21 July - update from our investment partner

  • 21st July 2020

Market reaction positive to agreed EU recovery fund

What has happened

After another late-night meeting the EU have agreed a recovery fund. The market reaction was positive but slightly muted, suggesting this had largely been baked into the price during Monday’s session.

EU Recovery Fund finally over the line

The final form includes €390bn of grants alongside €360bn of loans. The so called Frugal Four will also see an increase in their budget rebates which were previously slated to be stopped post the UK leaving the EU. With this compromise, EU leaders were able to insert some governance around both reform and adherence to the rule of law. The EU budget for the next seven years was also agreed at the summit and European Council President Michel described the deal as a ‘strong deal’ and that it pointed to European unity in the face of the pandemic.
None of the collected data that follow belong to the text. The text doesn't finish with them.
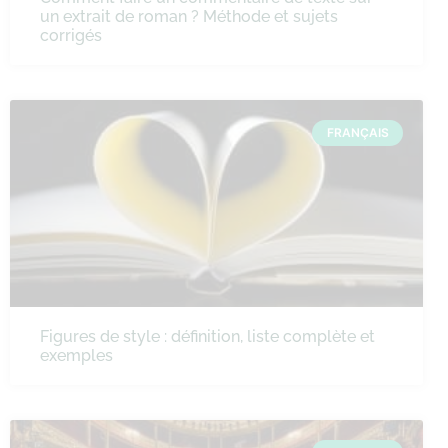
un extrait de roman ? Méthode et sujets
corrigés
FRANÇAIS
Figures de style : définition, liste complète et
exemples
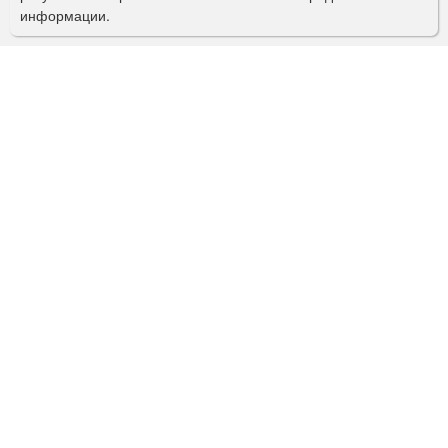
информации.
к
а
Oxford vaccine shows progress

The Lancet medical journal showed that the University of Oxford vaccine increased levels of both antibodies and T-cells whilst not causing serious side effects. These reports were actually in relation to the Phase I trial which took place far earlier in the year, but the results are as good as the market could expect. Phase II and III trials are occurring concurrently at the moment and therefore the vaccine is already on an accelerated path. Regardless it will be some months until the vaccine can be proven as widely effective or not, and for it to be distributed on a meaningful scale.

What does Brooks Macdonald think

We will be the first to admit that this (long) weekend delivered more than we were expecting and that there had been more progress behind the scenes than we predicted. Equally the final form of the deal contained a larger ratio of grants vs loans than looked possible only a few weeks ago. One note of caution is that this still doesn’t deal with the real crux of the matter. There is still a large division between the views of the North and South over the EU project going forward. Both have valid arguments with the North cautious of the perceived fiscal imprudence of the South and the South feeling trapped by the single currency which prevents competitive devaluation. The EU recovery fund is a positive step forward but it by no means suggests fiscal unity post the crisis.